WASHINGTON — The Federal Reserve today portrayed the U.S. economy as slightly healthier and held off on any new steps to boost the economy.
Hiring is picking up and consumers are spending more despite slower growth globally, the Fed said in its latest policy statement.
Fed officials cautioned that unemployment remains high. And it warned of strains in global financial markets that pose a threat to the world’s economy — a reference to Europe’s debt crisis. They left open the possibility of taking new steps next year if the economy worsens.
The Fed made only slight changes to November’s statement. The policy committee approved it by an identical 9-1 vote. Charles Evans dissented for the second straight meeting, arguing again for more action by the Fed.

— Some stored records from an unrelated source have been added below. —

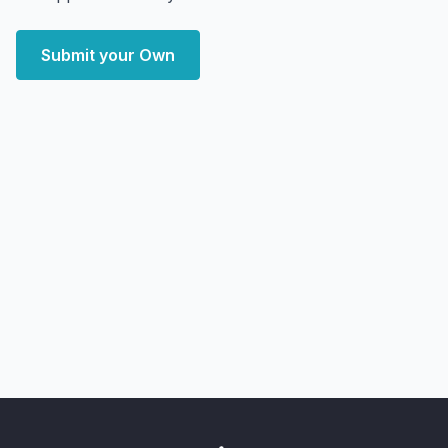
Submit your Own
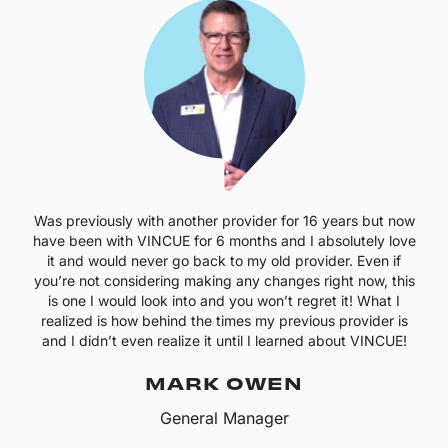
Was previously with another provider for 16 years but now
have been with VINCUE for 6 months and I absolutely love
it and would never go back to my old provider. Even if
you’re not considering making any changes right now, this
is one I would look into and you won’t regret it! What I
realized is how behind the times my previous provider is
and I didn’t even realize it until I learned about VINCUE!
MARK OWEN
General Manager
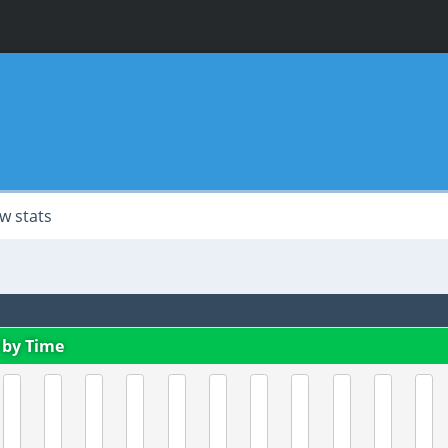
w stats
 by Time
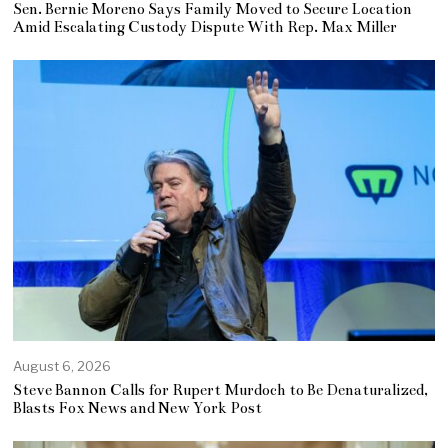
Sen. Bernie Moreno Says Family Moved to Secure Location
Amid Escalating Custody Dispute With Rep. Max Miller
August 6, 2026
Steve Bannon Calls for Rupert Murdoch to Be Denaturalized,
Blasts Fox News and New York Post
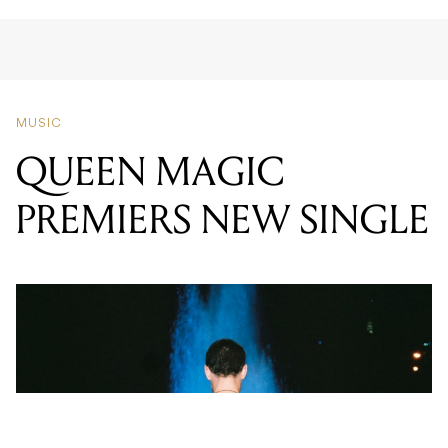
MUSIC
QUEEN MAGIC
PREMIERS NEW SINGLE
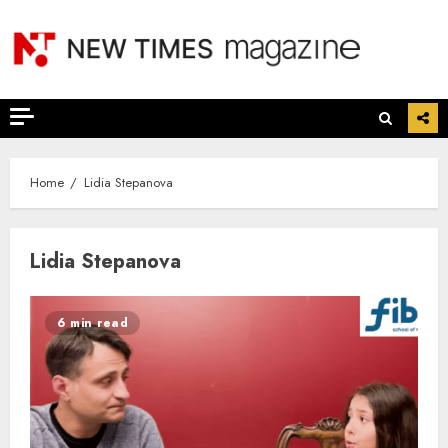
Skip
to
content
Home
Lidia Stepanova
Lidia Stepanova
6 min read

Stocks fell after the Fed released its statement. The Dow Jones industrial average lost 90 points in gains and fell another 60 points after the statement was released. Broader indexes also dropped.
Many economists said Fed policymakers likely spent their final meeting of the year fine-tuning a strategy for communicating changes in interest rates more explicitly. The Fed has left rates near zero for the past three years. More guidance would help assure investors, companies and consumers that rates won’t rise before a specific time.
The Fed made no mention of a new communications strategy in its statement. But economists say it could be unveiled as soon as next month, after the Fed’s Jan 24-25 policy meeting.
Diane Swonk, chief economist at Mesirow Financial, said the November minutes showed the Fed discussed adding an interest rate forecast to its quarterly economic projections.
Swonk said the Fed may be trying to build a stronger consensus before announcing the change. She also noted that three Federal Reserve regional bank presidents who opposed key policy changes this year will not have votes next year.
Charles Plosser of Philadelphia, Richard Fisher of Dallas and Narayana Kocherlakota of Minneapolis all dissented from the Fed’s policy statements in September and August after citing concerns that the actions introduced at those meetings could fuel inflation.
In September, the Fed said it would re-arrange its bond holdings to stress longer-term maturities, to try to exert more downward pressure on long-term rates.
That followed the Fed’s announcement in August that it planned to keep its benchmark rate at a record low until at least mid-2013, as long as the economy remains weak. It was the first time it had committed to keeping the rate there for a specific period. The Fed repeated that timeframe in its December policy statement.
“I think the Fed will shift its communications policy once the most vehement dissenters rotate off in January,” Swonk said. Each year, only five of the 12 regional bank presidents have votes.
Fed officials are debating how much further to go to signal a likely timetable for any rate changes. Under one option, the Fed would start forecasting the levels it envisions for the funds rate over the subsequent two years. It could publish this forecast, as it now does its economic outlook, four times a year.
Doing so would help assure investors, companies and consumers that rates won’t rise before a specific time. This might help lower long-term yields further — in effect providing a kind of stimulus.
Some worry that such guidance risks inhibiting the Fed’s flexibility to revise interest rates if necessary. Others counter that the Fed wouldn’t hesitate to shift rates if warranted. And they say the benefits of clearer guidance outweigh any constraints it might impose.
The Fed is also discussing setting an explicit target for “core” inflation. Core inflation excludes the volatile categories of energy and food. It’s remained historically low — currently around 1.5 percent by one measure.
The economy, while improving, is still weak. And it remains vulnerable to the European debt crisis, which could push the continent into a recession and slow U.S. growth. On Nov. 30, the Fed joined other central banks in making it easier for banks to borrow dollars. The goal is to help prevent Europe’s crisis from igniting a global panic.
Should the U.S. economy worsen, the Fed could take bolder steps, such as buying more mortgage securities. Doing so could help push down mortgage rates and help boost home purchases. The weak housing market has been slowing the broader economy.
The boldest move left would be a third round of large-scale purchases of Treasury securities. But critics say this would raise the risk of future inflation. And many doubt it would help much anyway, because Treasury yields are already near historic lows. Unless Europe’s crisis worsens and spreads, few expect another program of Treasury purchases.